Using the listing below, set down exactly the lines starting at the line that contains "لنقل العفش بجدة" and ending at the line that contains "الخيول الاصيلة لنقل و تغليف", both included, and no others.
BEGIN Given information
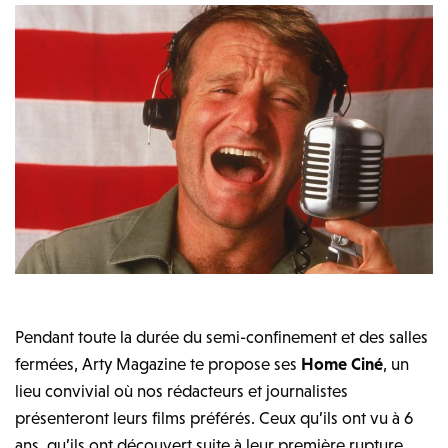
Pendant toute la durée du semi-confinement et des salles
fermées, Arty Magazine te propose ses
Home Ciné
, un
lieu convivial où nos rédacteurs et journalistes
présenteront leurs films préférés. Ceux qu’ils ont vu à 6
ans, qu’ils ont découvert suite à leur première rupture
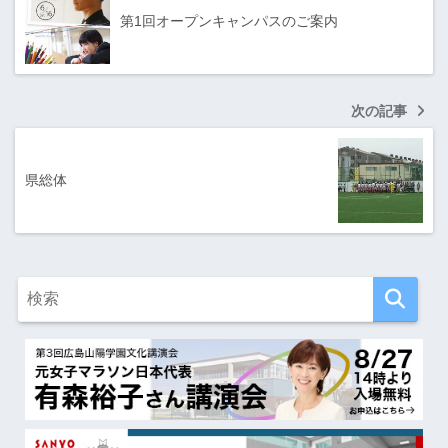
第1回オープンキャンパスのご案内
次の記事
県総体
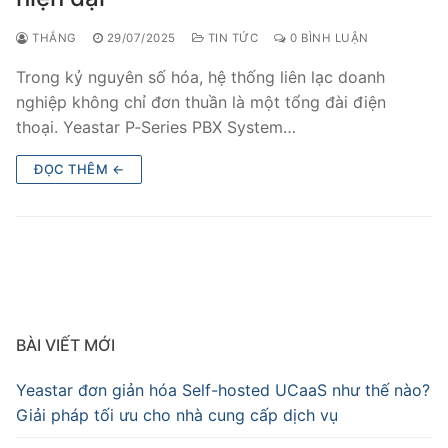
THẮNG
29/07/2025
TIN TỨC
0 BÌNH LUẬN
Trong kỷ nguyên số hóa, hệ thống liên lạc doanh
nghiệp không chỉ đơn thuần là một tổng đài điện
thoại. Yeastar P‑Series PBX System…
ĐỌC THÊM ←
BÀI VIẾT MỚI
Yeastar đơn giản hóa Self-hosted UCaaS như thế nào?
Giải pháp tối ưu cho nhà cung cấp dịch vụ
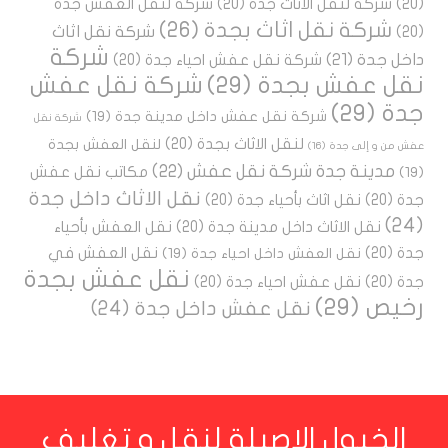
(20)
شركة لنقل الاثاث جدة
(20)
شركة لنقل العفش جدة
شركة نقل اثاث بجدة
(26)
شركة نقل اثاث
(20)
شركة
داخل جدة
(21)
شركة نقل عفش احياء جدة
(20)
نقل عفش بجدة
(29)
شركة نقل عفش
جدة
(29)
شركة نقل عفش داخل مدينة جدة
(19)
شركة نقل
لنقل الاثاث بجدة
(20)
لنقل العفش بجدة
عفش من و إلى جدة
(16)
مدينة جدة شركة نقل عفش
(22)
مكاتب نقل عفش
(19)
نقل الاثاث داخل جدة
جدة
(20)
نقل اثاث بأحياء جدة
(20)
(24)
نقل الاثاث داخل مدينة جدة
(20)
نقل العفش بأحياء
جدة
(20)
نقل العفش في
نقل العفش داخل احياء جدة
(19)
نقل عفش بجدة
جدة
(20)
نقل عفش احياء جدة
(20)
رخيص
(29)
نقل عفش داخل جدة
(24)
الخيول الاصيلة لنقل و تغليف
END Given information
BEGIN Given information
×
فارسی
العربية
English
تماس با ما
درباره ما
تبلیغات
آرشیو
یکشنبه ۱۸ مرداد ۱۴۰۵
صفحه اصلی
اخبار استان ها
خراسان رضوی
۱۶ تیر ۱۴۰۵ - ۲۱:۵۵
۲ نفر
END Given information
BEGIN Given information
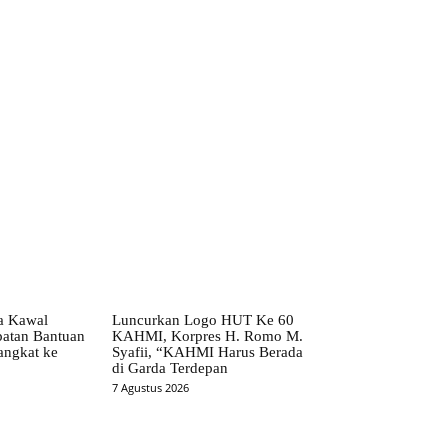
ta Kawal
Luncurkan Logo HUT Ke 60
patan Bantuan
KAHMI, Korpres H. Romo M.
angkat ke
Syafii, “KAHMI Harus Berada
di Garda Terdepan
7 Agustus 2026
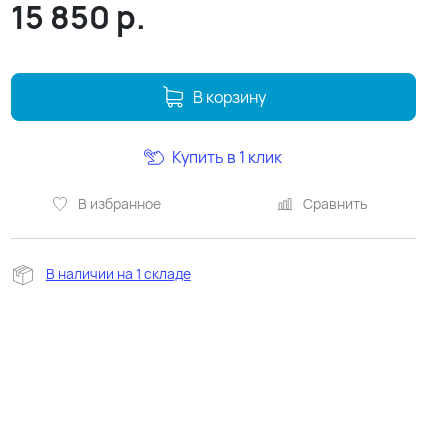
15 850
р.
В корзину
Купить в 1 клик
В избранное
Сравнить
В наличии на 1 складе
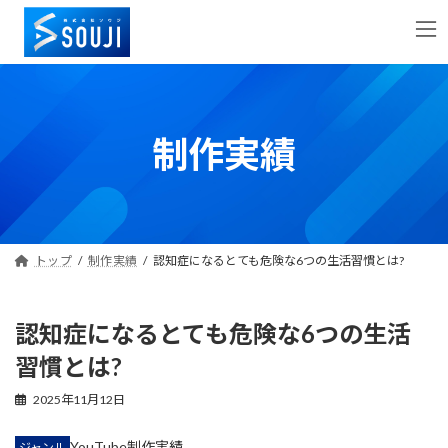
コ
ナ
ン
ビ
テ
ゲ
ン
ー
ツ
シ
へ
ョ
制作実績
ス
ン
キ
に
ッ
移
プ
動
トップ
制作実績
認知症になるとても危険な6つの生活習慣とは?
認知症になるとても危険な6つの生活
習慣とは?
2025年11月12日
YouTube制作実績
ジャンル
END Given information
■ Exercise result
لنقل العفش بجدة
عفش من و إلى جدة
(16)
مدينة جدة شركة نقل عفش
(22)
مكاتب نقل عفش
(19)
نقل الاثاث داخل جدة
جدة
(20)
نقل اثاث بأحياء جدة
(20)
(24)
نقل الاثاث داخل مدينة جدة
(20)
نقل العفش بأحياء
جدة
(20)
نقل العفش في
نقل العفش داخل احياء جدة
(19)
نقل عفش بجدة
جدة
(20)
نقل عفش احياء جدة
(20)
رخيص
(29)
نقل عفش داخل جدة
(24)
الخيول الاصيلة لنقل و تغليف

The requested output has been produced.